For the tunes on this tape, Dick Marx chose the lovely, lyrical "Joey, Joey" from the Frank Loesser musical drama "The Most Happy Fellow."  This wistful tune was just one of the great hits from a show that is bristling with wonderful music.

"Kiss Me Kate," with music and lyrics by Cole Porter, brought Shakespeare to Broadway with a book based on the Bard's "Taming of the Shrew."  "Why Can't You Behave" is one of the most popular laments from the show.

In 1955, Cole Porter came back to broadway with "Silk Stockings," a musical spoof on the Garbo classic, "Ninotchka."  Marx swings the lovely "All of You" with a boogie introduction and ending.

"Cool" is from "West Side Story," a musical drama on a juvenile gang theme with music by Leonard Bernstein and lyrics by Stephen Sondheim.  In the show, "Cool" is sung prior to a bitter street fight between the juvenile gangs, the Jets and the Sharks.  The Jets, nervously waiting at a drug store, have been advised by a leader to "take it cool."

"Too Close for Comfort" is from "Mr.

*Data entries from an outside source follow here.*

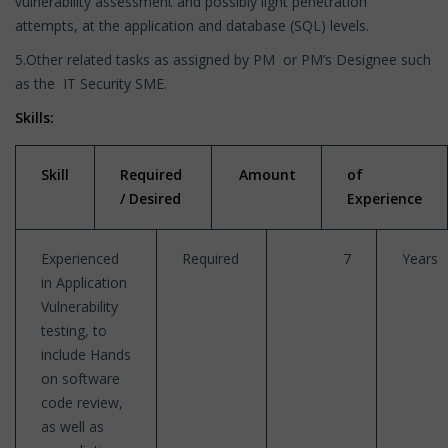
vulnerability assessment and possibly light penetration
attempts, at the application and database (SQL) levels.
5.Other related tasks as assigned by PM or PM’s Designee such
as the IT Security SME.
Skills:
Skill
Required
Amount
of
/ Desired
Experience
Experienced
Required
7
Years
in Application
Vulnerability
testing, to
include Hands
on software
code review,
as well as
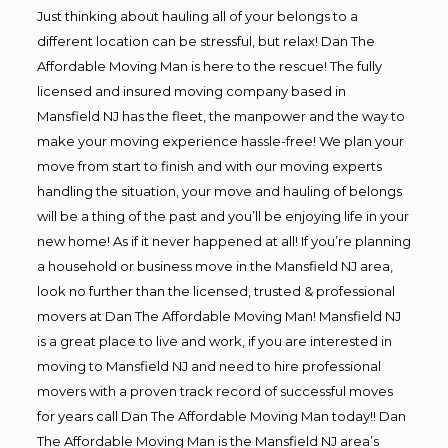
Just thinking about hauling all of your belongs to a
different location can be stressful, but relax! Dan The
Affordable Moving Man is here to the rescue! The fully
licensed and insured moving company based in
Mansfield NJ has the fleet, the manpower and the way to
make your moving experience hassle-free! We plan your
move from start to finish and with our moving experts
handling the situation, your move and hauling of belongs
will be a thing of the past and you’ll be enjoying life in your
new home! As if it never happened at all! If you’re planning
a household or business move in the Mansfield NJ area,
look no further than the licensed, trusted & professional
movers at Dan The Affordable Moving Man! Mansfield NJ
is a great place to live and work, if you are interested in
moving to Mansfield NJ and need to hire professional
movers with a proven track record of successful moves
for years call Dan The Affordable Moving Man today!! Dan
The Affordable Moving Man is the Mansfield NJ area’s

Wonderful" which featured the Will Mastin Trio starring the wonderful Sammy Davis, Jr.  The tune from this lightly told story of a struggling entertainer is one of Sammy's memorable "first nighters."  The show's music and lyrics are by Jerry Bock, Larry Holofcener and George Weiss.  It just so happened that Dick chose two tunes from "Guys and Dolls."  This show, adapted from Damon Runyon's lovable stories about Broadway sharpies, and with a score by Frank Loesser, has bee a hit musical, a hit motion picture and a hit music album.  Everyone will remember "If I Were a Bell" (this one has a fine Carson Smith bass solo) and the title tune "Guys and Dolls" played by a trio of Marx, Capp and Mitchell. 

"Kismet" gave Broadway a splash of the Arabian Nights with genuine Borodin melodies used by the composers, Forrest and Wright, as a basis for their score.  Dick chose on of the simple tasty tunes from the show, "Bubbles, Bangles and Beads."

Truman Capote and Harold Arlen gave Broadway a delightful confection with tropical flavoring in their musical "House of Flowers."  The show starring Pearl Bailey as a "hot-house" madame, didn't have any tunes that made the hit parade but "A Sleepin' Bee" is a wonderfully lyric number and Dick gives it a haunting, jazz tone-poem feel.

"Just In Time" was sung by Judy Holliday and Sydney Chaplin in "Bells Are Ringing," a delightfully funny and musically wonderful hit with a book and lyrics by Betty Comden and Adolph Green and music by Jules Styne.  The tune is sung as the two stars, meeting in Central Park, become aware that their love has grown.  Dick Marx interprets it with all the glitter that gives Broadway its magic meaning.

 

 

RALPH J GLEASON, Editor, The Rhythm Section (San Francisco Chronicle), Jam Session (G. P. Putnam & Sons).